# Need Firmware for Matshita UJDA710



## phil818 (Jan 5, 2008)

I reinstalled the OS on my laptop. It is presently XP Professional SP3. 

Basically, I have a long history of having problems burning CDs on my laptop. Now, I am trying to resolve the problem. I have the Matshita UJDA710 revision 1.5 Standard CD-ROM drive in my laptop. The program I am using is Sonic RecordNow version 7.10, Build 710B26A. 

When I tried to duplicate a CD, it read the source CD and asked me to insert the target CD. Instead of writing to the CD, it continues to read the target CD. My basic problem is to get things working, so I can burn CDs.

I am not sure where to get the latest firmware for my CD drive. To my surprise, when I surf the web, there are many locations that wanted me to download their drivers, but not from the Matshita company. I am totally confused on who to trust. 

Please help. Thanks.


----------



## dai (Jul 2, 2004)

http://members.driverguide.com/driver/detail.php?driverid=125413
http://forum.rpc1.org/viewtopic.php?t=8260


----------



## phil818 (Jan 5, 2008)

I followed your instructions to download the "710RPC-11.04Firmware.Zip" file.

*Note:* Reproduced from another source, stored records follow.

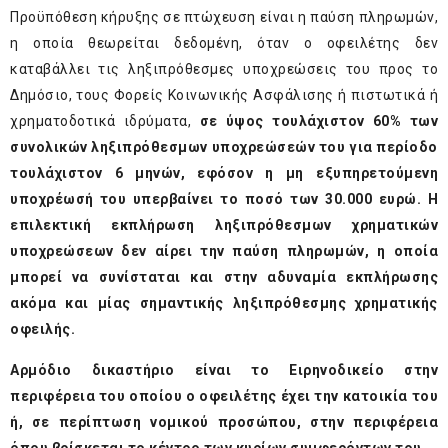
Προϋπόθεση κήρυξης σε πτώχευση είναι η παύση πληρωμών,
η οποία θεωρείται δεδομένη, όταν ο οφειλέτης δεν
καταβάλλει τις ληξιπρόθεσμες υποχρεώσεις του προς το
Δημόσιο, τους Φορείς Κοινωνικής Ασφάλισης ή πιστωτικά ή
χρηματοδοτικά ιδρύματα,
σε ύψος τουλάχιστον 60% των
συνολικών ληξιπρόθεσμων υποχρεώσεών του για περίοδο
τουλάχιστον 6 μηνών, εφόσον η μη εξυπηρετούμενη
υποχρέωσή του υπερβαίνει το ποσό των 30.000 ευρώ. Η
επιλεκτική εκπλήρωση ληξιπρόθεσμων χρηματικών
υποχρεώσεων δεν αίρει την παύση πληρωμών, η οποία
μπορεί να συνίσταται και στην αδυναμία εκπλήρωσης
ακόμα και μίας σημαντικής ληξιπρόθεσμης χρηματικής
οφειλής.
Αρμόδιο δικαστήριο είναι το Ειρηνοδικείο στην
περιφέρεια του οποίου ο οφειλέτης έχει την κατοικία του
ή, σε περίπτωση νομικού προσώπου, στην περιφέρεια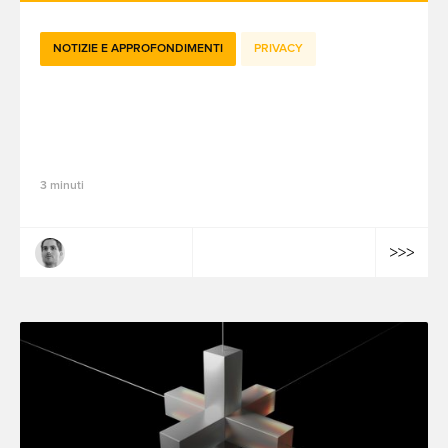
NOTIZIE E APPROFONDIMENTI
PRIVACY
Perché gli esperti di marketing
statunitensi devono prestare attenzione
alla legge CIPA della California
3 minuti
Josselin Merckaert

After unzipping, I find the file TTX104M.710 inside the 710RPC-11.04Firmware folder. I tried to update my CD/DVD driver with this file, but it was looking for an .inf file. I changed the file name to TTX104M.inf and tried again. Unfortunately, it did not work. 

Can you tell me how to update my CD/DVD driver with this file? 

Thanks


----------